With the string "unit" as the filter, copy each matching line from the records.

* Data:
━━━━━━━━━━━━━━━━━━━━━━━━━━━━━━

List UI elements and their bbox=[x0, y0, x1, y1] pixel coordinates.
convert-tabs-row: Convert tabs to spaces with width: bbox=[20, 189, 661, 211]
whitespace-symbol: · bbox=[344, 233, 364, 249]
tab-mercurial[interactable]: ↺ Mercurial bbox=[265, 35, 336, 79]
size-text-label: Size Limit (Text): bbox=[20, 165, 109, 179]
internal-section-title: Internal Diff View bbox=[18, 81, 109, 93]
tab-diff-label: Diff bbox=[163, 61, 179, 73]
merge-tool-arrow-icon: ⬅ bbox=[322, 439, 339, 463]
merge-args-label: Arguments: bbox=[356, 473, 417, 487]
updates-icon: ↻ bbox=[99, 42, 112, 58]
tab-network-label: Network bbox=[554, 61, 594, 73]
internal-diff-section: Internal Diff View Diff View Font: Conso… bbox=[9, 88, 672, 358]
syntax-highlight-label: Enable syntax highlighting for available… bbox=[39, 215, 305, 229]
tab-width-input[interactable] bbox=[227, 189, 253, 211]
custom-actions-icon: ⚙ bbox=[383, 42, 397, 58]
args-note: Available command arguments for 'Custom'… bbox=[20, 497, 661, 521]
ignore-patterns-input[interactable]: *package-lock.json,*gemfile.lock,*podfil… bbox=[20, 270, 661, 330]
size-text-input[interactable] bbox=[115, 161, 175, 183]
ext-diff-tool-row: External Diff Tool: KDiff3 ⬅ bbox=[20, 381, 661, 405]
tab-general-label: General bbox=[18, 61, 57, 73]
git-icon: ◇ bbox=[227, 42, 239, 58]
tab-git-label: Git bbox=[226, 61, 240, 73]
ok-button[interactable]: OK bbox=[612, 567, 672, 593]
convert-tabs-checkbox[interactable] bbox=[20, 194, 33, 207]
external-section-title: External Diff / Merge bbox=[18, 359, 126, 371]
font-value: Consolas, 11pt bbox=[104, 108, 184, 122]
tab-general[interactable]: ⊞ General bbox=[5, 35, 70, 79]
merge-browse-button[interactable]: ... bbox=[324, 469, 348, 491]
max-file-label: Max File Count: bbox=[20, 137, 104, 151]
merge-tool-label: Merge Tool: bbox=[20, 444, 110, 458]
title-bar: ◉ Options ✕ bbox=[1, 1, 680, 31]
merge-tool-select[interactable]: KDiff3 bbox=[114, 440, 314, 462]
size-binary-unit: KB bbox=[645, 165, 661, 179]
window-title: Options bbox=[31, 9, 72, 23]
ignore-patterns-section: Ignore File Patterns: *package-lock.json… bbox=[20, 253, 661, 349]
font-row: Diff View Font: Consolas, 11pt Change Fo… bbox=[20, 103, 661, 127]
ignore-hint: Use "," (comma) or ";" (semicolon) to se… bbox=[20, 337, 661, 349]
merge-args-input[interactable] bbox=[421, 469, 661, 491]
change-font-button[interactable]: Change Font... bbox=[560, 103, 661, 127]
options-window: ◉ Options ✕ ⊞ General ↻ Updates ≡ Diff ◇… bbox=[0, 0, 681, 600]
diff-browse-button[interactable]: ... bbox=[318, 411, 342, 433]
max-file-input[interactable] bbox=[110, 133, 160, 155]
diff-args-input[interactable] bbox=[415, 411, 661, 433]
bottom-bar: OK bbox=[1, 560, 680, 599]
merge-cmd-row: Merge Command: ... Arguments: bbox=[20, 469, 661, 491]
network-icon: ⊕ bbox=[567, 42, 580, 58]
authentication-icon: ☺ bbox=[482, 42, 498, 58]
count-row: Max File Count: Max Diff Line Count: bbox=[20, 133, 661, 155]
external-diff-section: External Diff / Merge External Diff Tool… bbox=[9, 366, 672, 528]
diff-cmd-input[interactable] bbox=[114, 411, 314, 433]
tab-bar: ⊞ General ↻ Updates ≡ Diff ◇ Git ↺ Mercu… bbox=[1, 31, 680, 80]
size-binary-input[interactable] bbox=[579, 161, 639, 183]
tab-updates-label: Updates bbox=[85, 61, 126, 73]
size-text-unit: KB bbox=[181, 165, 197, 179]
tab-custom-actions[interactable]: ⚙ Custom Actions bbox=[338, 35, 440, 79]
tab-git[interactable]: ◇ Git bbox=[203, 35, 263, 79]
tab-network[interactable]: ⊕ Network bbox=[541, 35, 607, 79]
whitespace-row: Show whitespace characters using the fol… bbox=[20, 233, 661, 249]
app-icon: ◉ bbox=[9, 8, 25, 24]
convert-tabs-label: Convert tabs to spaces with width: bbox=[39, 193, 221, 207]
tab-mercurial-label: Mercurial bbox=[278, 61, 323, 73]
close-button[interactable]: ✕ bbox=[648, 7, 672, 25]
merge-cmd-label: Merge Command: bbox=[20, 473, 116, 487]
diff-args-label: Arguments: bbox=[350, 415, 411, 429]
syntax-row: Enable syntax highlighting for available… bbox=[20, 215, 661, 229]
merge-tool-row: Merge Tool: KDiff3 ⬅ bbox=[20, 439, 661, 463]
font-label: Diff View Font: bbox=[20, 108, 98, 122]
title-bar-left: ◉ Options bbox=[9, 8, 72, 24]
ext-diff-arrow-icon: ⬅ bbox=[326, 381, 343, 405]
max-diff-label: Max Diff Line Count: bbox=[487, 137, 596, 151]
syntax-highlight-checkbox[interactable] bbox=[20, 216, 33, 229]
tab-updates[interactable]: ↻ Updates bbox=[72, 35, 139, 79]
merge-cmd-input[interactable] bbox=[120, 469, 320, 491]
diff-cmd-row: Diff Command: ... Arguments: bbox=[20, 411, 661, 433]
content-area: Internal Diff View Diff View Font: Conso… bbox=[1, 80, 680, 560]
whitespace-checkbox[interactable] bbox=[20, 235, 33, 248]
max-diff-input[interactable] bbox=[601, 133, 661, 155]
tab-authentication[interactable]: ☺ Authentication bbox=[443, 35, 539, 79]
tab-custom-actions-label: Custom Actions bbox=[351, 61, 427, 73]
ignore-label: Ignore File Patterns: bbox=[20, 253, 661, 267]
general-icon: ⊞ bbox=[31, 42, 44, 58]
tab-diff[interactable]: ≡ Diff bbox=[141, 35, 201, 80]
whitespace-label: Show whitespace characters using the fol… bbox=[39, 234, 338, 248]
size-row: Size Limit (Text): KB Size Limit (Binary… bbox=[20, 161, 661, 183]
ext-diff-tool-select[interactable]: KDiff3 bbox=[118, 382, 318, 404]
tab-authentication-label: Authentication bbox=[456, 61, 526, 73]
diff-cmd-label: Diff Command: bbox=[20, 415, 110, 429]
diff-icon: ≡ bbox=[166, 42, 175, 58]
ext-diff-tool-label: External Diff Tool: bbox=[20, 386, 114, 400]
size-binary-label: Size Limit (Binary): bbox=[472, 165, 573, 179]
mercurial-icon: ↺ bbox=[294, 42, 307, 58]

━━━━━━━━━━━━━━━━━━━━━━━━━━━━━━

* The completed task:
size-binary-unit: KB bbox=[645, 165, 661, 179]
size-text-unit: KB bbox=[181, 165, 197, 179]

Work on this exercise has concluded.